What you need to do :: Return every line of the data exactly as it stands.

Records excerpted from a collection
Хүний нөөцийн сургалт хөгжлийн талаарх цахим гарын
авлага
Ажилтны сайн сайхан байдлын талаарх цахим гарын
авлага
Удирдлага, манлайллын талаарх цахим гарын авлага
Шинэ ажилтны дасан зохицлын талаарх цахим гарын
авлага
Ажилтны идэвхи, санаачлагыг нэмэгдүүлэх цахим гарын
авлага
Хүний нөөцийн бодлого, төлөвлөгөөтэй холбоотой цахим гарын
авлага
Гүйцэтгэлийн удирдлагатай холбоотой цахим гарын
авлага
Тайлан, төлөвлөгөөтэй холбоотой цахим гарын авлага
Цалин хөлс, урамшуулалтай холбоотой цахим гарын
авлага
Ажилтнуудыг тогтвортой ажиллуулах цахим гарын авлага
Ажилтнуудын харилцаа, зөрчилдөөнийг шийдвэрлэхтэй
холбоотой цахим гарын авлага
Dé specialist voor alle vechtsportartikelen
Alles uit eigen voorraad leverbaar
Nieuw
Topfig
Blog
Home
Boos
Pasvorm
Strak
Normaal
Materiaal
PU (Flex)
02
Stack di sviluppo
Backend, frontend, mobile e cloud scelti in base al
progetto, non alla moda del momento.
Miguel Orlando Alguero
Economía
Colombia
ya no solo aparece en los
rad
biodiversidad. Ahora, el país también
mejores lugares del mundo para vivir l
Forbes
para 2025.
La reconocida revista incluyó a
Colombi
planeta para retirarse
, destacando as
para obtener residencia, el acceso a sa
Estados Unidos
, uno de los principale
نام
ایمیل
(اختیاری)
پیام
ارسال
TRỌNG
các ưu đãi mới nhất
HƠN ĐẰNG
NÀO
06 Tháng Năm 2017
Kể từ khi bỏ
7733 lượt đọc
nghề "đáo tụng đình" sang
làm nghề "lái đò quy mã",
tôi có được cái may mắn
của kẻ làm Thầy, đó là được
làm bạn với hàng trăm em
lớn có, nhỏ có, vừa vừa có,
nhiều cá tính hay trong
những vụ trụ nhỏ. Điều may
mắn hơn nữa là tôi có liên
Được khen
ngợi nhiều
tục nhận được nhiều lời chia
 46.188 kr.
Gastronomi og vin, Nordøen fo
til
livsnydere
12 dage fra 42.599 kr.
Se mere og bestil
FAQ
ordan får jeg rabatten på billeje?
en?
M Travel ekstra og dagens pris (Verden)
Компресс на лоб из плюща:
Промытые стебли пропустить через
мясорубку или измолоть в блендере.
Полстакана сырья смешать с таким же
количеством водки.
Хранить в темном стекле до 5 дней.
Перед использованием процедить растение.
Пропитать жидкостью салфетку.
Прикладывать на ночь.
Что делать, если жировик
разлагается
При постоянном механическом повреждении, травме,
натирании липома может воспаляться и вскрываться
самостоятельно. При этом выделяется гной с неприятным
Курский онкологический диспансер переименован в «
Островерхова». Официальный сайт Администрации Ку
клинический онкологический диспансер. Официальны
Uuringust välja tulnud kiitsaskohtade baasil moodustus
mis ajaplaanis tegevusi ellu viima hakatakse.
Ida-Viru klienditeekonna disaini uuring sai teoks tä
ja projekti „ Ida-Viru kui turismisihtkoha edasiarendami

Response area ::
Хүний нөөцийн сургалт хөгжлийн талаарх цахим гарын
авлага
Ажилтны сайн сайхан байдлын талаарх цахим гарын
авлага
Удирдлага, манлайллын талаарх цахим гарын авлага
Шинэ ажилтны дасан зохицлын талаарх цахим гарын
авлага
Ажилтны идэвхи, санаачлагыг нэмэгдүүлэх цахим гарын
авлага
Хүний нөөцийн бодлого, төлөвлөгөөтэй холбоотой цахим гарын
авлага
Гүйцэтгэлийн удирдлагатай холбоотой цахим гарын
авлага
Тайлан, төлөвлөгөөтэй холбоотой цахим гарын авлага
Цалин хөлс, урамшуулалтай холбоотой цахим гарын
авлага
Ажилтнуудыг тогтвортой ажиллуулах цахим гарын авлага
Ажилтнуудын харилцаа, зөрчилдөөнийг шийдвэрлэхтэй
холбоотой цахим гарын авлага
Dé specialist voor alle vechtsportartikelen
Alles uit eigen voorraad leverbaar
Nieuw
Topfig
Blog
Home
Boos
Pasvorm
Strak
Normaal
Materiaal
PU (Flex)
02
Stack di sviluppo
Backend, frontend, mobile e cloud scelti in base al
progetto, non alla moda del momento.
Miguel Orlando Alguero
Economía
Colombia
ya no solo aparece en los
rad
biodiversidad. Ahora, el país también
mejores lugares del mundo para vivir l
Forbes
para 2025.
La reconocida revista incluyó a
Colombi
planeta para retirarse
, destacando as
para obtener residencia, el acceso a sa
Estados Unidos
, uno de los principale
نام
ایمیل
(اختیاری)
پیام
ارسال
TRỌNG
các ưu đãi mới nhất
HƠN ĐẰNG
NÀO
06 Tháng Năm 2017
Kể từ khi bỏ
7733 lượt đọc
nghề "đáo tụng đình" sang
làm nghề "lái đò quy mã",
tôi có được cái may mắn
của kẻ làm Thầy, đó là được
làm bạn với hàng trăm em
lớn có, nhỏ có, vừa vừa có,
nhiều cá tính hay trong
những vụ trụ nhỏ. Điều may
mắn hơn nữa là tôi có liên
Được khen
ngợi nhiều
tục nhận được nhiều lời chia
 46.188 kr.
Gastronomi og vin, Nordøen fo
til
livsnydere
12 dage fra 42.599 kr.
Se mere og bestil
FAQ
ordan får jeg rabatten på billeje?
en?
M Travel ekstra og dagens pris (Verden)
Компресс на лоб из плюща:
Промытые стебли пропустить через
мясорубку или измолоть в блендере.
Полстакана сырья смешать с таким же
количеством водки.
Хранить в темном стекле до 5 дней.
Перед использованием процедить растение.
Пропитать жидкостью салфетку.
Прикладывать на ночь.
Что делать, если жировик
разлагается
При постоянном механическом повреждении, травме,
натирании липома может воспаляться и вскрываться
самостоятельно. При этом выделяется гной с неприятным
Курский онкологический диспансер переименован в «
Островерхова». Официальный сайт Администрации Ку
клинический онкологический диспансер. Официальны
Uuringust välja tulnud kiitsaskohtade baasil moodustus
mis ajaplaanis tegevusi ellu viima hakatakse.
Ida-Viru klienditeekonna disaini uuring sai teoks tä
ja projekti „ Ida-Viru kui turismisihtkoha edasiarendami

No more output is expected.